瞬きした目尻から筋となって落ちる涙を、親指でそっと掬いとる。
目の前の潤んだ瞳は、今……俺だけを映してる。
そう思ったら、堪らない気持ちになる。
「……美沙緒」
「ん……?」
名前を呼ぶと、美沙緒は結んだ口の端をきゅっと上げて俺を見つめた。
不意に胸の奥から込み上げてくるものを感じて、俺は思わず美沙緒の背中に腕を回してその身体を抱き締めた。
「たすく……?」
「今、ダメ」
「え……」
「このままでいて。
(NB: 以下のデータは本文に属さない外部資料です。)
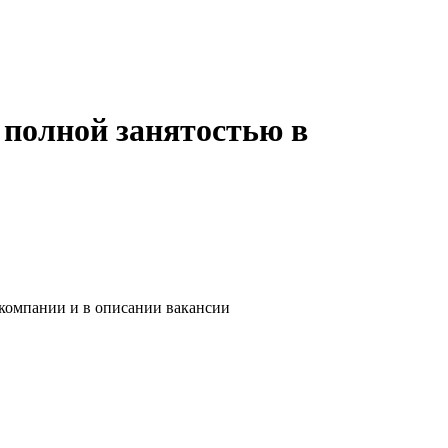
 полной занятостью в
 компании и в описании вакансии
……頼むよ」
情けな……。
こんなこと、今まで一度だってなかったのに。
「もしかして……泣いてるの?」
「泣くわけない」
「うそ……」
「泣いてねーってば」
顔を離そうとしてくる美沙緒をそうはさせまいときつく抱き締めて、俺は美沙緒の細い肩越しに「はぁっ」と大きく息を吐き出した。
「美沙緒…………ありがとう。
幸せな家族になろうな……一緒に」
「うん……っ!」
もう一度、全身が溶けるほどの甘いキスをして。
美沙緒が2回目のくしゃみをするまでの間、俺達は、何度も何度も確かめ合うように唇を重ねた。
「っくしゅ!」
「……風呂、入ろっか」
「うん……」
「「……一緒に」」
「あはは! ハモったね」
――ほら、この顔。
この愛しい笑顔を、いつまでも傍で見ていたいから。